Martin Riches' MotorMouth is not concerned with the shortcomings of human attempts to represent Nature but is rather an audacious attempt at its direct reproduction. Having closely studied the ways of human speech he has transformed them directly into mechanical technology and has succeeded in making a machine that can speak. The machine produces its programmed words without a mechanical accent. Art and Nature are unmistakably reconciled.

    Anne Thiem   Exhibition review, Berliner Morgenpost 26.08.2002

I found a friendly technical review of this webpage on Hackaday 2017/02/08 reminiscing about Z80 assembler programming. I learnt assembler language in the 1980s on a Sinclair ZX81 and continued using it after most sensible people had graduated to C++ or Python.

    Steven Dufresne   MotorMouth for Future Artificial Humans, Hackaday 02.08.2017


I was also pleased to find the following text by Heinrich Heine, written in 1834:

The story is told of an English inventor who, having devised the most ingenious machines, finally hit on the idea of constructing a human being. At last he achieved this ambition and the work of his hands was able to behave and comport itself just like a human. It even bore within its leathern bosom something quite like human feelings - not unlike the normal feelings of an Englishman. It could communicate its sensations in articulate sounds and the noises of the internal wheels, ratchets and screws which could then be heard gave it an authentic English accent.
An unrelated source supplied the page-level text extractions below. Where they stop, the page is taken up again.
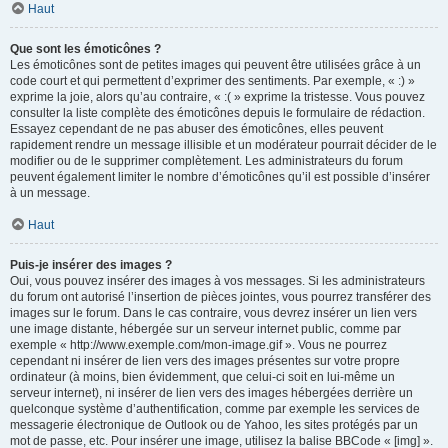
Haut
Que sont les émoticônes ?
Les émoticônes sont de petites images qui peuvent être utilisées grâce à un
code court et qui permettent d’exprimer des sentiments. Par exemple, « :) »
exprime la joie, alors qu’au contraire, « :( » exprime la tristesse. Vous pouvez
consulter la liste complète des émoticônes depuis le formulaire de rédaction.
Essayez cependant de ne pas abuser des émoticônes, elles peuvent
rapidement rendre un message illisible et un modérateur pourrait décider de le
modifier ou de le supprimer complètement. Les administrateurs du forum
peuvent également limiter le nombre d’émoticônes qu’il est possible d’insérer
à un message.
Haut
Puis-je insérer des images ?
Oui, vous pouvez insérer des images à vos messages. Si les administrateurs
du forum ont autorisé l’insertion de pièces jointes, vous pourrez transférer des
images sur le forum. Dans le cas contraire, vous devrez insérer un lien vers
une image distante, hébergée sur un serveur internet public, comme par
exemple « http://www.exemple.com/mon-image.gif ». Vous ne pourrez
cependant ni insérer de lien vers des images présentes sur votre propre
ordinateur (à moins, bien évidemment, que celui-ci soit en lui-même un
serveur internet), ni insérer de lien vers des images hébergées derrière un
quelconque système d’authentification, comme par exemple les services de
messagerie électronique de Outlook ou de Yahoo, les sites protégés par un
mot de passe, etc. Pour insérer une image, utilisez la balise BBCode « [img] ».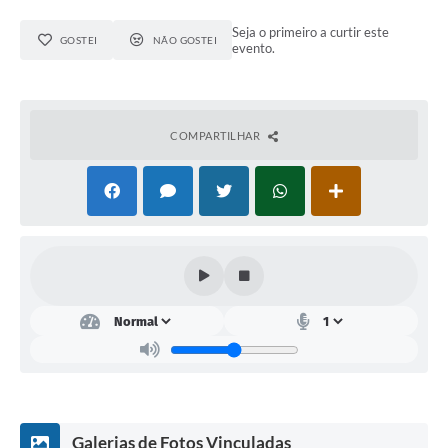
Plano de Contratação Anual
Seja o primeiro a curtir este
GOSTEI
NÃO GOSTEI
evento.
Contato
Concursos e Processos Seletivos
Galeria de Presidentes
COMPARTILHAR
Galeria de Prefeitos
Galeria de Fotos
Links
Agenda de Eventos
Telefones Úteis
Galerias de Fotos Vinculadas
In short, this automaton was a Perfect Gentleman and lacked nothing to transform it into a real human being ... except for a soul.

But this the English mechanic was unable to give him and the poor creature, well aware of this deficiency, now tormented his creator day and night with the request to give him a soul. These requests, repeated ever more urgently, became so unbearable that the artist finally took flight from his own creation. But the automaton followed post-haste, pursued him to the continent, caught up with him occasionally and then snarled and grunted at him: Give me a soul!

Heinrich Heine
On the History of Religion and
Philosophy in Germany
(1834)
Third Book

drawing of an android saying A

Thanks, acknowledgements and history

I am especially grateful to Michael Buchmann who programmed and operated the industrial CNC milling machine to cut the aluminium components. I am no less grateful to Dipl. Ing. Gottfried Müller who designed, built and tested the extremely compact interface that controls both this and an earlier kinetic work.
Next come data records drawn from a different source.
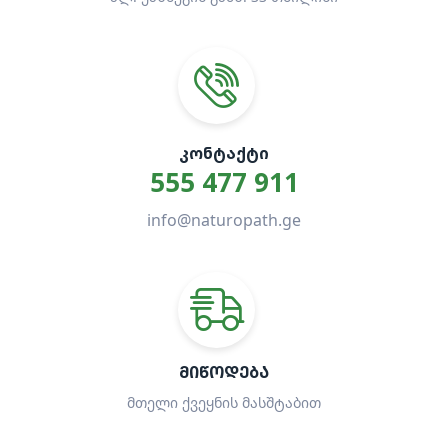
ᲙᲝᲜᲢᲐᲥᲢᲘ
555 477 911
info@naturopath.ge
ᲛᲘᲬᲝᲓᲔᲑᲐ
მთელი ქვეყნის მასშტაბით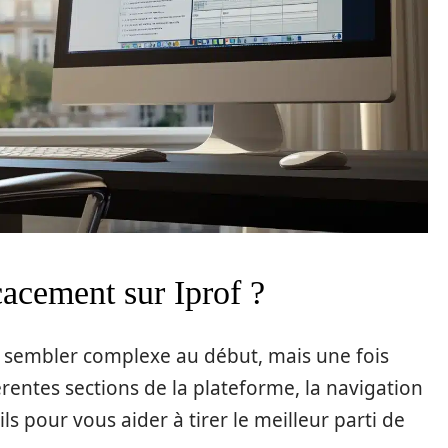
acement sur Iprof ?
 sembler complexe au début, mais une fois
érentes sections de la plateforme, la navigation
ls pour vous aider à tirer le meilleur parti de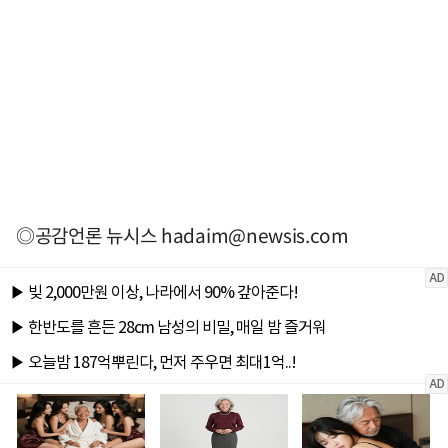
◎공감언론 뉴시스
hadaim@newsis.com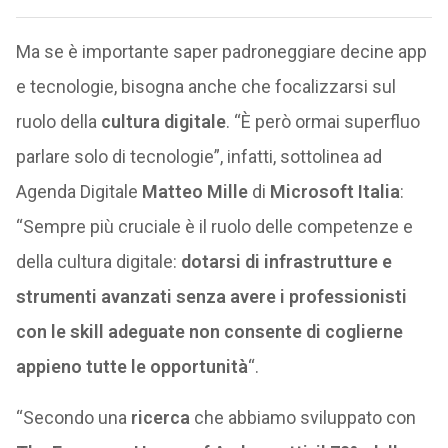
Ma se è importante saper padroneggiare decine app
e tecnologie, bisogna anche che focalizzarsi sul
ruolo della
cultura digitale
. “È però ormai superfluo
parlare solo di tecnologie”, infatti, sottolinea ad
Agenda Digitale
Matteo Mille
di
Microsoft Italia
:
“Sempre più cruciale è il ruolo delle competenze e
della cultura digitale:
dotarsi di infrastrutture e
strumenti avanzati senza avere i professionisti
con le skill adeguate non consente di coglierne
appieno tutte le opportunità
“.
“Secondo una
ricerca
che abbiamo sviluppato con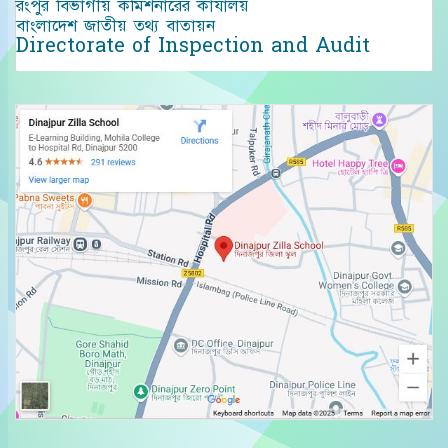
রংপুর বিভাগীয় কমিশনারের কার্যালয়
বাংলাদেশ জাতীয় তথ্য বাতায়ন
Directorate of Inspection and Audit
The project was supported by a grant from the Department of Cultural Affairs Berlin in 1996. It was first presented - at a very early stage - by Freunde Guter Musik Berlin on 17 November 1996. (It shared the programme with a performance by Emmett Williams.)

During the production period I received encouraging communications from Dr. Christophe d,Alessandro of LIMSI-CNRS, Paris, who is both an organist and a developer of digital speech synthesizers; and also from Dr. Hideyuki Sawada of the Kagawa University who built the Kagawa Talker (also known as Motormouth!)   I was visited by Dr. Masaaki Honda of Waseda University together with a colleague, while they were attending a phonetics conference in Berlin and showed them my MotorMouth. In 2007 I visited the Takanishi Laboratory at Waseda University, home of the Waseda Talker Project where I was very pleased to shake the hand of Dr. Atsuo Takanishi.

MotorMouth is now in the collection of the Berlinische Galerie, Berlin's municipal museum. They have kindly lent it for a number of exhibitions, including the conference and concert The Art of Voice Synthesis at Het Orgelpark, organised by the University of Amsterdam, 11 - 13 May 2016 and the exhibition Two Measures of Time, with Max Eastley, at the Stadtgalerie Saarbrücken, 16 Sept 2016 - 8 Jan 2017.

Finally, I would like to share a mnemonic for medical students that I found in the course of my anatomy research:
  The lingual nerve describes a curve around the hyoglossus.
  "Well, I'm fucked!" said Wharton's duct,
  "The blighter's double-crossed us!"

Wharton's duct is situated under the front of the tongue. It supplies saliva.
MotorMouth has a lubrication hole at approximately the same location.